Adam Koss, 97, left us peacefully for his last roundup on Wednesday, September 24, 2014. He spent his last years in a retirement home in Malta. He is survived by his wife Babe (Virginia) who would have celebrated 66 years together with him this fall. Surviving children and their families are: John and Suzanne Koss of Malta; William and Sallie Anne Koss of Roundup; Lee and Maxine Koss of Wilmore, Kentucky; Virginia Brockway of Sheridan, Wyoming; Kathleen and Brian Pruiett of Bremerton, Washington, and his fourteen grandchildren and sixteen great-grandchildren, living across the globe in each hemisphere. Additional survivors include many cousins, nieces and nephews, and their children.

Adam was born on April 12, 1917, to John and Ellen (Bellamore) Koss at Pigeon Point in Cook County, Minnesota, the youngest of ten children. His siblings John, Nassau, Charles, Stanley, May, Ethel, Alice, Eleanor, and Agnes all predeceased him. After moves from Minnesota to Canada and finally Montana, their family settled on the edge of the Larb Hills of south Phillips County. While Adam graduated from Box Elder School, he and his bride sent every one of their five children to college.
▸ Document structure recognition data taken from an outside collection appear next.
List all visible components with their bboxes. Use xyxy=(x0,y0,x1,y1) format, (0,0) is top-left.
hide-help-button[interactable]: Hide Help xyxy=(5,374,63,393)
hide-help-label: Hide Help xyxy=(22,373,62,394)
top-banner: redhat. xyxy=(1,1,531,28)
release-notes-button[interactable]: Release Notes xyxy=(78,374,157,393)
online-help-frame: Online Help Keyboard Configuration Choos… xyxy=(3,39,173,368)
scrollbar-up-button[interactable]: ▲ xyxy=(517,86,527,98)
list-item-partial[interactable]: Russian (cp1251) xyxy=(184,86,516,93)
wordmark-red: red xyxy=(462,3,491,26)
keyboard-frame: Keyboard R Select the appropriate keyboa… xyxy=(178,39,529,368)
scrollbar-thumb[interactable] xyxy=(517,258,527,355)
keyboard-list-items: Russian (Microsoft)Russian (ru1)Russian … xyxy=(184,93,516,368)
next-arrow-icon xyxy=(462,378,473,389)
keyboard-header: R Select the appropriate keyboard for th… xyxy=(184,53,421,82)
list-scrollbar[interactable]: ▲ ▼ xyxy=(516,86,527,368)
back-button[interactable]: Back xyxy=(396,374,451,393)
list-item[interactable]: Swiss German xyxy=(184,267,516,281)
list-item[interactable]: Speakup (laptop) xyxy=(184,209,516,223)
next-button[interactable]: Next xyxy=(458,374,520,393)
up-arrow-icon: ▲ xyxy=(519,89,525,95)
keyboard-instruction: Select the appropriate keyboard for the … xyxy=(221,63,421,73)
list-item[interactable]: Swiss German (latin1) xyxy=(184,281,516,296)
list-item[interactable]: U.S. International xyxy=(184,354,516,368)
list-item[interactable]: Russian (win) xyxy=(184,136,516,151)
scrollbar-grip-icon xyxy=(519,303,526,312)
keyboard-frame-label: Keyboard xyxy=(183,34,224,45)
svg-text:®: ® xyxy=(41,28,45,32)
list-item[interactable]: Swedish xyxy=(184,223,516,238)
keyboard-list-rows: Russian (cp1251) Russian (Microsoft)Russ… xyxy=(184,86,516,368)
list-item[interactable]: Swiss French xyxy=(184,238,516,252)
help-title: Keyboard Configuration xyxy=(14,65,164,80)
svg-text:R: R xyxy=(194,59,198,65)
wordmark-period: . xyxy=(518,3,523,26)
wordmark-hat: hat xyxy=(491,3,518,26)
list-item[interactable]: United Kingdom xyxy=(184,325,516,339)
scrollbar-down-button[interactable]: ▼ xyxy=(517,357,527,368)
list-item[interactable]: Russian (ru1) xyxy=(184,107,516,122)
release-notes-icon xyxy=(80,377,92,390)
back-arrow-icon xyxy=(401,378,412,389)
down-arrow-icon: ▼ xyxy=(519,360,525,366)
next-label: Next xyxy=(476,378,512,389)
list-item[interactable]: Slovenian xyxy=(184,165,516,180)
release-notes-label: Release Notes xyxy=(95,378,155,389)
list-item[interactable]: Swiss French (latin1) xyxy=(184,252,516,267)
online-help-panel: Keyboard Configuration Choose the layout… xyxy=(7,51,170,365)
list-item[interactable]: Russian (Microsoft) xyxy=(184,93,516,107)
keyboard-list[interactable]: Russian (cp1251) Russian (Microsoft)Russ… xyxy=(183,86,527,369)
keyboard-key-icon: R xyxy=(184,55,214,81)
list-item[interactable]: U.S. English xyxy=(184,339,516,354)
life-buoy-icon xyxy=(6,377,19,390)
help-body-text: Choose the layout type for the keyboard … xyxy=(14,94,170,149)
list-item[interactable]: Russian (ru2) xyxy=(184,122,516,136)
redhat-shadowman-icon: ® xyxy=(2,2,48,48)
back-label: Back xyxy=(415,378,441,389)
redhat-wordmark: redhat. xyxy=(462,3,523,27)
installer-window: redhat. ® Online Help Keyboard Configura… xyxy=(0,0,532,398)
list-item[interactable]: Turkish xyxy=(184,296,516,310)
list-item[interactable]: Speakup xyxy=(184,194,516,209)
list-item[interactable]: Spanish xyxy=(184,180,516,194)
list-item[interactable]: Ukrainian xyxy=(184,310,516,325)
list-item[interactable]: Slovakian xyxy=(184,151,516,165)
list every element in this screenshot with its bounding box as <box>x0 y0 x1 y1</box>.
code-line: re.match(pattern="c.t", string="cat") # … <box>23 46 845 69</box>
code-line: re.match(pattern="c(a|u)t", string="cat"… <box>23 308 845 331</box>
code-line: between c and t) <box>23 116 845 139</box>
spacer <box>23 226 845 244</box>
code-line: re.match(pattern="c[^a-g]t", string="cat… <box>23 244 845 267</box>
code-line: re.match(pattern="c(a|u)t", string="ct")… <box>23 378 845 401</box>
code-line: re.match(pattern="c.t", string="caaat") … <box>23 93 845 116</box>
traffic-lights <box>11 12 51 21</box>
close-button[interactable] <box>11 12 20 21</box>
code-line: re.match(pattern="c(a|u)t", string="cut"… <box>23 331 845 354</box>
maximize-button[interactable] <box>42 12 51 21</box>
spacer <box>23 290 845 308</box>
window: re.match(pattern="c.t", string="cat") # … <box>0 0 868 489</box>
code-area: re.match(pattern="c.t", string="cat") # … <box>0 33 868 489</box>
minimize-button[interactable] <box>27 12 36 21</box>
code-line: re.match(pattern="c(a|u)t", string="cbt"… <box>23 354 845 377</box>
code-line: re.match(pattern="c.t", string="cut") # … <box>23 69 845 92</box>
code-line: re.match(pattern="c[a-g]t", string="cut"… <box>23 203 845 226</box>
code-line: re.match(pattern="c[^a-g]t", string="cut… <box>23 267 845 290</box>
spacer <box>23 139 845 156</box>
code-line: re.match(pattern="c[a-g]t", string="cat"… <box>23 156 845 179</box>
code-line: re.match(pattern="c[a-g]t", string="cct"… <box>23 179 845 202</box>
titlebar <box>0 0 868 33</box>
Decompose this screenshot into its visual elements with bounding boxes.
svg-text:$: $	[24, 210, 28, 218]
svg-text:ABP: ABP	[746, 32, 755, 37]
He was a proud US Navy veteran of World War II. He worked his way up to crew chief of a Navy C47 aircraft that was based out of northern Australia. From there he logged thousands of hours of flight time including many trips in the combat zones to support logistics to our troops engaged in fighting on New Guinea and for our Pacific island campaigns. After his discharge he returned to marry another Navy veteran, Virginia Lee Barnard, on November 13th, 1948, and they made their home on his family homestead.

His brothers and sisters said Adam was a firecracker as a boy, and he remained one throughout his life. He was always ready to play a tune on his harmonica, recite poetry from memory, dance around the room with his wife, tell a story of life in the country or about his time in Australia, romp through the house with his grandkids, and setting up his checkerboard to take on all comers for an intense game ending in his victory.

He learned to ride rough horses and work cattle before his teen years and spent his life as a hard working farmer, very capable cowboy, and successful rancher. An early innovator of modern farming in south Phillips County, one of the first to own a modern grain combine and the first to both design and construct a system to spread the flood waters to irrigate his dryland hay ground using his own laser system to do the surveying. He was one of the first to commercially harvest native plant seed when the mine reclamation market started in Montana.

A wake, a funeral, a graveside ceremony, and a reception were scheduled. The wake was on Sunday, September 28. The funeral was on Monday, September 29. Both were held at the Kirkwood Funeral Home in Malta. The graveside ceremony was immediately after the funeral and held with military honors. Following Monday's graveside service there was a reception at the Community Church in Malta. Flowers may be sent to the Kirkwood Funeral Home. Any donations may be made to your favorite charity in memory of Adam Koss. The public is invited to all events.